Cheap Seats
Room for improvement at the top
San Francisco Chronicle columnist C.W. Nevius flipped through the 49ers media guide and looked into the abyss … well, at least the one at the very top of the team’s food chain.
He noted that the first three entries are Eddie DeBartolo, Carmen Policy and Dwight Clark. Policy is gone, Clark may be following him to Cleveland and DeBartolo, of course, has been dealing with the feds.
But what about the future?
A 49ers follower always has to be concerned about something, even if the team is 4-1 and cruising through the NFC West.
“They are dominant,” Nevius concluded. “They are overpowering. They are unsinkable. But someone on the bridge had better keep an eye out for icebergs. Assuming, that is, that someone is up there.”
We hear O.J. Simpson is available.
If you can’t beat ‘em, join ‘em
When the Green Bay Packers played the Minnesota Vikings last Monday, a General Motors assembly plant in Janesville, Wis., shut down because about 140 employees failed to come to work, according to plant manager Gary Giles.
The solution?
About 100 televisions were made available in break areas so employees could watch the game when they were off the assembly line during Thursday night’s game against the Lions.
Wonder if everyone in the plant suddenly discovered a desperate need for coffee?
You see, he’s supposed to be nuts
Tony Kornheiser, in the Washington Post, on Mike Tyson’s psychiatric testing:
“What great boxer wouldn’t need counseling for his anger? To put it another way, when was the last time you saw Mr. Rogers in a ring? There’s a name for boxers who aren’t angry: shoe salesmen.”
Football players, too, are offbeat
Petros Papadakis of the USC Trojans is a Greek-American bearing gifts - including a gift of gab.

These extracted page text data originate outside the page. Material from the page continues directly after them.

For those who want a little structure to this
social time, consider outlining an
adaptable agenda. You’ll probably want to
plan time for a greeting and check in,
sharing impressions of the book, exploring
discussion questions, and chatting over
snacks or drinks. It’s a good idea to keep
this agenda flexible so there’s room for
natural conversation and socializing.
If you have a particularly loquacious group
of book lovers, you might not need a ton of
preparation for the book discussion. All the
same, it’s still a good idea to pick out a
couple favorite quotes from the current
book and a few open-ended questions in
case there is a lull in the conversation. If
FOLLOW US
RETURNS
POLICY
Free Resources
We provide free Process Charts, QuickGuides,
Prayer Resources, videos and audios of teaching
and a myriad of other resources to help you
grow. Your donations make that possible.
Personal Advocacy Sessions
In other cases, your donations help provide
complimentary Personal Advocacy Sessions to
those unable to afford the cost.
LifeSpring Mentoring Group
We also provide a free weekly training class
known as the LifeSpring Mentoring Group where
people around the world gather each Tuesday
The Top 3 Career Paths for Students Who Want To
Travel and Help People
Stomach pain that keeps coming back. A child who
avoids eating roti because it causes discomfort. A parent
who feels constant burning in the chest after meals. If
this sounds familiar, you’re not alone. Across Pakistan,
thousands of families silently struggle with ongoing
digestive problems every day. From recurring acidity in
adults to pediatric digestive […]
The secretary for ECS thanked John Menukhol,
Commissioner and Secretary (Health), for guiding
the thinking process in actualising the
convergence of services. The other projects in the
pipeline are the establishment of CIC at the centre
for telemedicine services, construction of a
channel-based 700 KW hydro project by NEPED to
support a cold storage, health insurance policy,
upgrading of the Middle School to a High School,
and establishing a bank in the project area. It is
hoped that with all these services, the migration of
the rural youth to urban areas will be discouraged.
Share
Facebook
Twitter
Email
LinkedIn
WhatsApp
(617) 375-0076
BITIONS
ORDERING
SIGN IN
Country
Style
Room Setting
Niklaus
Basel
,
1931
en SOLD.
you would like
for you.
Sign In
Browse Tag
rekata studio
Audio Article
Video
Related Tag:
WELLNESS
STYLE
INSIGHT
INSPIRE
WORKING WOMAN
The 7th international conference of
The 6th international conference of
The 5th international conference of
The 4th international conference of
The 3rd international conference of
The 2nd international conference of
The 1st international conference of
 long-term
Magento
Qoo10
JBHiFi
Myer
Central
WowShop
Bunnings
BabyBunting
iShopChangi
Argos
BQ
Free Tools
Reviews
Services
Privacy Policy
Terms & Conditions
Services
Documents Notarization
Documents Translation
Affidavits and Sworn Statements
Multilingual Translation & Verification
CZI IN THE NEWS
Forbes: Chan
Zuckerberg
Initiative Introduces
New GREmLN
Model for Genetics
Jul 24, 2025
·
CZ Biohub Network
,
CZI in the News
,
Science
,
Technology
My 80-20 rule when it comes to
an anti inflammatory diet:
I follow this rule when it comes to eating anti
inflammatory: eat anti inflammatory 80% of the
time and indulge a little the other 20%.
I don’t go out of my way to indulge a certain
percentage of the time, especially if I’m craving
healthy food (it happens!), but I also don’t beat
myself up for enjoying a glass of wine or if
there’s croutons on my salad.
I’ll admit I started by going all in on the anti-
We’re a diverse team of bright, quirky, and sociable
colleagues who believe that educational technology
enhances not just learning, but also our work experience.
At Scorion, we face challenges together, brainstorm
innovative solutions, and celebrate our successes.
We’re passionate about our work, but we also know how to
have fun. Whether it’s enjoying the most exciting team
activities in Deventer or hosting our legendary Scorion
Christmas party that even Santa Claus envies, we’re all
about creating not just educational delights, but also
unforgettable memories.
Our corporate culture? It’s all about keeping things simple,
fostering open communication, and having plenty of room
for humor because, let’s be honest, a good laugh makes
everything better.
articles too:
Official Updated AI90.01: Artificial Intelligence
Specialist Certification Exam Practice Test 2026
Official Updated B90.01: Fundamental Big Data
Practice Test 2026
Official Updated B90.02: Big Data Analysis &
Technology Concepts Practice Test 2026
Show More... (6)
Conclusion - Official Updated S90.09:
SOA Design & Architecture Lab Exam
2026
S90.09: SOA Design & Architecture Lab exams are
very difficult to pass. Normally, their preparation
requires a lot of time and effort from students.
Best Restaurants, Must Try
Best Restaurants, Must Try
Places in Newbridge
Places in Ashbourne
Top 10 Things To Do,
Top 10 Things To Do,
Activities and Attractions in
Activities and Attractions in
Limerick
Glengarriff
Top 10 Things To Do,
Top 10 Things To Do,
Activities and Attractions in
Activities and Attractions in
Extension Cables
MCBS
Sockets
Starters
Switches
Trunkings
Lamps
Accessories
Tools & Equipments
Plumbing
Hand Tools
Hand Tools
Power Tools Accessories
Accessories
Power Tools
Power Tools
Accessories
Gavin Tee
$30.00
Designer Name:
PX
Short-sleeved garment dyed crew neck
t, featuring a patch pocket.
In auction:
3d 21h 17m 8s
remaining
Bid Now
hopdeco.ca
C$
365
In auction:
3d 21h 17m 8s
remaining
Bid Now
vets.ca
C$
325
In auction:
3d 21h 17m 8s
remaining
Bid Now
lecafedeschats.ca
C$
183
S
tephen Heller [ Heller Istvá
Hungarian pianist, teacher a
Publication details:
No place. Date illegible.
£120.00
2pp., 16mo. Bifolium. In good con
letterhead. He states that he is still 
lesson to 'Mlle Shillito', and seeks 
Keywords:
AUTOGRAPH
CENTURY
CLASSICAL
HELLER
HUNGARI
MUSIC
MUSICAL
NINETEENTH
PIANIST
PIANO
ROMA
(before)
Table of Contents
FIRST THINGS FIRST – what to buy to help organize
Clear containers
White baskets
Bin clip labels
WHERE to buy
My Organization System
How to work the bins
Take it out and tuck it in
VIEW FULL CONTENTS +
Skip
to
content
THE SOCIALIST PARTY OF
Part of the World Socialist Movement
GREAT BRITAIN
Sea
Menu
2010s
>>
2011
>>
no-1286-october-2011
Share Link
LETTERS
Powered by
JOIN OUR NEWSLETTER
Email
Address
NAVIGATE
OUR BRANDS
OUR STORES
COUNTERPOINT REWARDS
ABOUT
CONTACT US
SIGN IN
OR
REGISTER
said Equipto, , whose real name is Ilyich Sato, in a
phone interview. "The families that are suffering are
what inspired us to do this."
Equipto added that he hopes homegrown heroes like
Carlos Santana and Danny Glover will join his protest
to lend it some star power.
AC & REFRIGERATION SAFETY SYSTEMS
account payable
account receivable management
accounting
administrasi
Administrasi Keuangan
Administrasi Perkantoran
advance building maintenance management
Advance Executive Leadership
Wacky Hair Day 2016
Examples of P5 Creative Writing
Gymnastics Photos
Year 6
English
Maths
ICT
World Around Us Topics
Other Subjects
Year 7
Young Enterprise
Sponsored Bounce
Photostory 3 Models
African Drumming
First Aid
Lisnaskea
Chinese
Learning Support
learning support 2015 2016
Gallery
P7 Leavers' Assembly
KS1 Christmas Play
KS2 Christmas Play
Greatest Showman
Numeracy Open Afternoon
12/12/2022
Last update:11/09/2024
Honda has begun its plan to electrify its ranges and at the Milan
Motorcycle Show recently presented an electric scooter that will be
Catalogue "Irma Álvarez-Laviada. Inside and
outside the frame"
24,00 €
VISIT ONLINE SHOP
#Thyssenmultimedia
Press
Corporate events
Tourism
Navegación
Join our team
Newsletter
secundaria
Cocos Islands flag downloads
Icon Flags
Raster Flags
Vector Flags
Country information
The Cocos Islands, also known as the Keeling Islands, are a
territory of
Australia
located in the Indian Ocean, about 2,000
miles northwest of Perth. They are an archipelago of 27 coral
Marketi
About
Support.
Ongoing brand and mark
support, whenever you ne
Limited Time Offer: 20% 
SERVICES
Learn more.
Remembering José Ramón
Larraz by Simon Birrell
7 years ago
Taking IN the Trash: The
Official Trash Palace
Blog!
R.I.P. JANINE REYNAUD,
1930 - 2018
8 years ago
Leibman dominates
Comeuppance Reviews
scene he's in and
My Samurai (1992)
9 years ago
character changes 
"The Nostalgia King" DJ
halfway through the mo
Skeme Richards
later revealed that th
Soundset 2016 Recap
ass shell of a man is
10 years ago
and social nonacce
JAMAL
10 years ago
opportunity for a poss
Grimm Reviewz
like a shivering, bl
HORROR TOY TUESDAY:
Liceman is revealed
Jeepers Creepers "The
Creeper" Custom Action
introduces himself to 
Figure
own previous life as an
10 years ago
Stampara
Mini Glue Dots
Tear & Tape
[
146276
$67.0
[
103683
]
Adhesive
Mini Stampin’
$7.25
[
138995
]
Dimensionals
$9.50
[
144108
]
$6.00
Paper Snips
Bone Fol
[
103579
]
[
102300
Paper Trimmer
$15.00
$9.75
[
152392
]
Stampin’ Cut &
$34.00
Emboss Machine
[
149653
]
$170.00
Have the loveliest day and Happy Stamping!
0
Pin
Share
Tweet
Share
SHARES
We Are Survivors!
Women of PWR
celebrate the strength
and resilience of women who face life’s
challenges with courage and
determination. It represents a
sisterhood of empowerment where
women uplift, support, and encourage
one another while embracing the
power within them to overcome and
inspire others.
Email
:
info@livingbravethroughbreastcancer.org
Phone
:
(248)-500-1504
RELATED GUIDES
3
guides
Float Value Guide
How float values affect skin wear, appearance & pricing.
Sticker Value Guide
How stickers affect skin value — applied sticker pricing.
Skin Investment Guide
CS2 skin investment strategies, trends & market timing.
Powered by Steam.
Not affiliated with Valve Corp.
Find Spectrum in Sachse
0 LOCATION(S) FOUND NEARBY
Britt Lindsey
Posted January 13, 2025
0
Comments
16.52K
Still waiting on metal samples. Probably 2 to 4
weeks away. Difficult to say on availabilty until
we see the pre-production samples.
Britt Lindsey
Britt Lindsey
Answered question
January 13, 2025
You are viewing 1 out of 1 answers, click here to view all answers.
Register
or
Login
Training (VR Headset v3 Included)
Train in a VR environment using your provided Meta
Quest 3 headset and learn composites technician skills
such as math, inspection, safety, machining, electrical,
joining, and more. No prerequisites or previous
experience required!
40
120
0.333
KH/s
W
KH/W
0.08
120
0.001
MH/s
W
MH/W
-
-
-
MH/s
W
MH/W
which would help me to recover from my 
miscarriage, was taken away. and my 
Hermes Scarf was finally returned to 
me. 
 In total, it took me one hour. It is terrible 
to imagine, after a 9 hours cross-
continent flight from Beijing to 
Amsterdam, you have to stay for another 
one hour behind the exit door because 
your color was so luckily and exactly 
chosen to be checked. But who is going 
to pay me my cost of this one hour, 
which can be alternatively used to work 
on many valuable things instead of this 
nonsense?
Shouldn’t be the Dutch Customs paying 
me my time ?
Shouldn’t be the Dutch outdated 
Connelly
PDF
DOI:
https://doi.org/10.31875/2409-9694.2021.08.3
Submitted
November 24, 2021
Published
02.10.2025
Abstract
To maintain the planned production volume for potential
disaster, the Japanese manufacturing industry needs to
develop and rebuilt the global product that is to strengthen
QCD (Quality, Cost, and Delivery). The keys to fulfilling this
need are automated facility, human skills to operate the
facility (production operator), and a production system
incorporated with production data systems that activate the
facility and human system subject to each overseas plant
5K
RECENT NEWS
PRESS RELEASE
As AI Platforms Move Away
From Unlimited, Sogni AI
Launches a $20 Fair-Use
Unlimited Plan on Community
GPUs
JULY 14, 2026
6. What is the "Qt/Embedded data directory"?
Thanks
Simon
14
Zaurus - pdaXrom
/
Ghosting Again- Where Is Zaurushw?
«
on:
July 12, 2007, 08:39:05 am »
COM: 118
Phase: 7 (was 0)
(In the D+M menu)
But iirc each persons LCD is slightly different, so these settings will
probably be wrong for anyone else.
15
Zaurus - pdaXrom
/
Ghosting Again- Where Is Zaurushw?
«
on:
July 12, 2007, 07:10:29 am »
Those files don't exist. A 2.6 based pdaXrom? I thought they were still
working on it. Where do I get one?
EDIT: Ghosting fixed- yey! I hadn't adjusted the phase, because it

He can knowledgeably discuss literary figures ranging from Shakespeare to Jack Kerouac, from Victor Hugo to Joseph Heller, from Henry James to Sylvia Plath.
The Trojans’ tailback also has a knack for one-liners, referring to the location of his family’s Greek restaurant in a blue-collar neighborhood as, “You know, Sixth Street. It’s like the Fifth Avenue of San Pedro.”
A most unusual scholar-athlete, Papadakis also has a gift for running with a football.
Filling in for injured tailback Chad Morton last weekend, Papadakis rushed for 118 yards against California, including a 65-yard touchdown dash. He had another long run for an apparent touchdown called back because of a penalty.
Asked if he enjoyed classic Greek literature and philosophy, Papadakis shook his head and replied, “The dead Greeks are way beyond me. That doesn’t move fast enough for me. My dad’s into that.
“He says, ‘Become a philosopher, like the Greeks, be a man.’ He thinks he’s Achilles or Agamemnon,” Papadakis said, adding with a laugh, “He’s nuts.”
The last word …
“We started out losing our first three games, too, and everybody wrote us off.” - Yankees pitcher David Wells, trying to console Wayne Gretzky and the struggling Rangers.